Write out only the lines from the start of the entries up to and including the line with "И, конечно, главным украшением стола"; please skip the pictures.

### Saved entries
_____
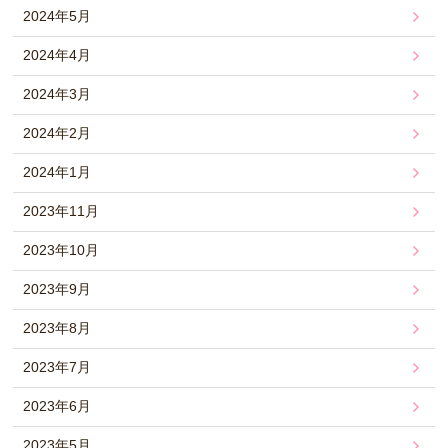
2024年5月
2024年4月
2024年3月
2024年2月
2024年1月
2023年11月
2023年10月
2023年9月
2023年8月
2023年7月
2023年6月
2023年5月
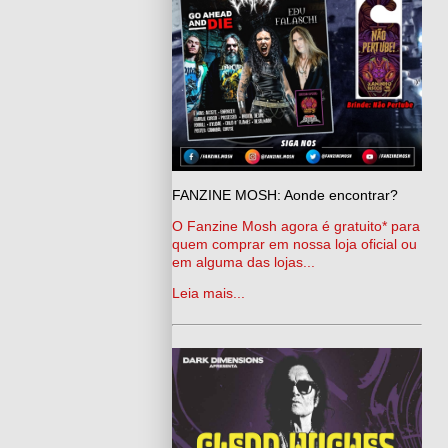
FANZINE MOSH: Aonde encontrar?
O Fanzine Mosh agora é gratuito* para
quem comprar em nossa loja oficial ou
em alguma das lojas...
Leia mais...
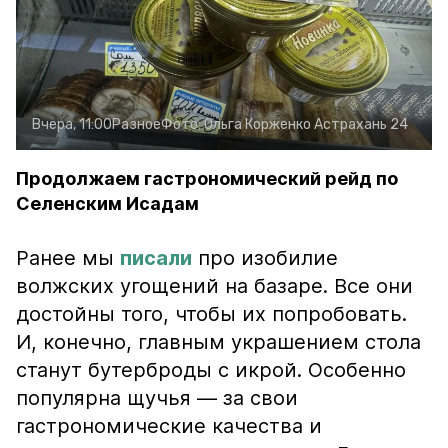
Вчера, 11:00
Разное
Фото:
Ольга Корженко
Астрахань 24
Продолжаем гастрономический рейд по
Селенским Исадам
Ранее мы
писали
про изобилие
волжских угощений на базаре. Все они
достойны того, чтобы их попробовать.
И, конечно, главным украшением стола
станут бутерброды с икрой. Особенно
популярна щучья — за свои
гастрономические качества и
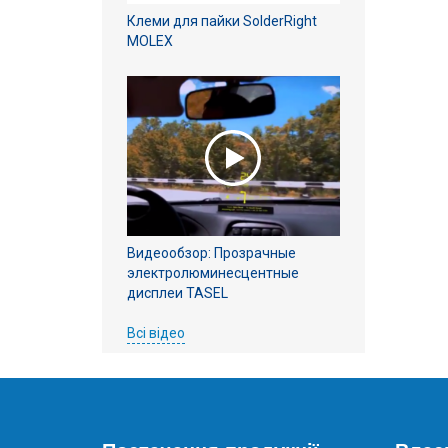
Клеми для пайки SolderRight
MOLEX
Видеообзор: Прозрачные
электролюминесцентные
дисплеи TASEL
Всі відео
_____
### ANSWER
2024年5月
2024年4月
2024年3月
2024年2月
2024年1月
2023年11月
2023年10月
2023年9月
2023年8月
2023年7月
2023年6月
2023年5月
FANZINE MOSH: Aonde encontrar?
O Fanzine Mosh agora é gratuito* para
quem comprar em nossa loja oficial ou
em alguma das lojas...
Leia mais...
Вчера, 11:00
Разное
Фото:
Ольга Корженко
Астрахань 24
Продолжаем гастрономический рейд по
Селенским Исадам
Ранее мы
писали
про изобилие
волжских угощений на базаре. Все они
достойны того, чтобы их попробовать.
И, конечно, главным украшением стола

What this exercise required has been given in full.